China Fights ‘Gang Crime’ and ‘Evil’ in Illegal Lending
China’s top banking regulator is launching a special campaign to “sweep gang crime and eliminate evil” in the financial sector, targeting illegal lending and debt collecting.
The China Banking and Insurance Regulatory Commission (CBIRC) issued a notice Tuesday asking local regulators to work with police departments on crackdown on gangster-like activities by illegal loan providers.
The move intensifies a fight against abusive lending practices that often target students and young people. Caixin has learned that some lending platforms hired HIV carriers to threaten debtors. Others demanded nude photos from female borrowers as collateral with the threat of posting them online or sending them to families to ensure repayment.
Regulators have already imposed tough, new regulations on the thriving online peer-to-peer (P2P) and microlending sector, which has raised concerns about financial risks.
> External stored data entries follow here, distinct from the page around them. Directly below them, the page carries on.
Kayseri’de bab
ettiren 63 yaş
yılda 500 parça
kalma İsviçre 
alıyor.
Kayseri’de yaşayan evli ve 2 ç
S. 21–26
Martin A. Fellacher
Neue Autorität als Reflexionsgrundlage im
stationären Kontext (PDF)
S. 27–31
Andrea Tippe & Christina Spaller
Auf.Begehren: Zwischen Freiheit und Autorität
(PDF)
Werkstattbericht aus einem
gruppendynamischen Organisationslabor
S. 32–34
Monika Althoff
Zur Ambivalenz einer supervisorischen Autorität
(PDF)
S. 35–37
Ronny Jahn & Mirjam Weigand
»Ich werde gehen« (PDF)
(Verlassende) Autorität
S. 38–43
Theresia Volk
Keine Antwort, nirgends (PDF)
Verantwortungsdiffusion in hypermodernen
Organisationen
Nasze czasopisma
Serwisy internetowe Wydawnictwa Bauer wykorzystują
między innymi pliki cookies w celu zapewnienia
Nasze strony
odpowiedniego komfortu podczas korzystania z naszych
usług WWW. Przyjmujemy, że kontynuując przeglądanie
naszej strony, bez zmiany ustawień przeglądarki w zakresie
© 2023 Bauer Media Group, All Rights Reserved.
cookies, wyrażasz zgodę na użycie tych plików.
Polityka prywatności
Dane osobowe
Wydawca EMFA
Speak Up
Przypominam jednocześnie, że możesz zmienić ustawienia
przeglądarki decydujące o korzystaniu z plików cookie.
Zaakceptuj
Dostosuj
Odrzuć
The new campaign targets activities including illegal public fundraising for private loans; collecting debt by illegal means such as detention, intimidation, threats and harassment; using funds from financial institutions to make high-rate loans; illegal lending to students; and insurance fraud.
The CBIRC also banned gang-related people from holding stakes in banks and insurers or positions in their managements and boards.
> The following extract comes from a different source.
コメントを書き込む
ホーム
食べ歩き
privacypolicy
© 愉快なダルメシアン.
A special working group was established at the CBIRC to lead the sweeping campaign, led by CBIRC Vice Chairman Cao Yu.
Starting in September, large banks and insurance companies and local police each month will be required to report to the working group cases involving gang crime and wrongful activities as well as progress on enforcement campaigns. Major cases should be reported promptly, according to the notice.
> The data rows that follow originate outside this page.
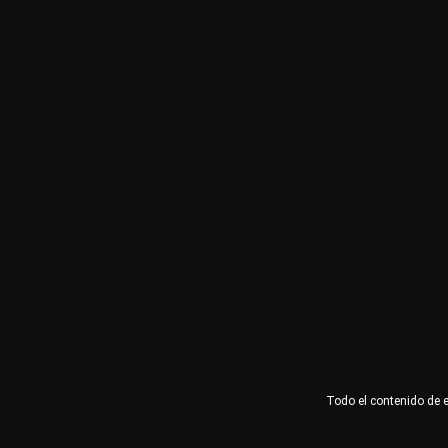
Usuario o email
Contraseña
Recuérdame
Acceder
¿Olvidaste la contraseña?
Todo el contenido de 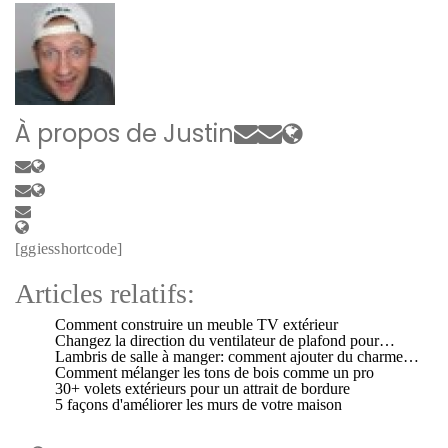
À propos de
Justin
[ggiesshortcode]
Articles relatifs:
Comment construire un meuble TV extérieur
Changez la direction du ventilateur de plafond pour…
Lambris de salle à manger: comment ajouter du charme…
Comment mélanger les tons de bois comme un pro
30+ volets extérieurs pour un attrait de bordure
5 façons d'améliorer les murs de votre maison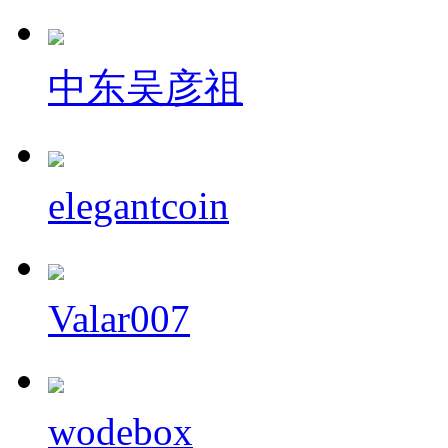
中东吴彦祖
elegantcoin
Valar007
wodebox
In China, many online P2P and microlending platforms target low-income young borrowers, including students. Some such platforms have outsourced debt collection to third parties, which often use harassing and threatening practices or even violence to demand payment.
In one case last year, a 21-year-old college student who was saddled with mounting debt and harassed by collectors jumped off a hotel’s eighth floor to his death.
Such incidents involving indebted students spurred public outrage and prompted regulators to ban online lending platforms from targeting students last June.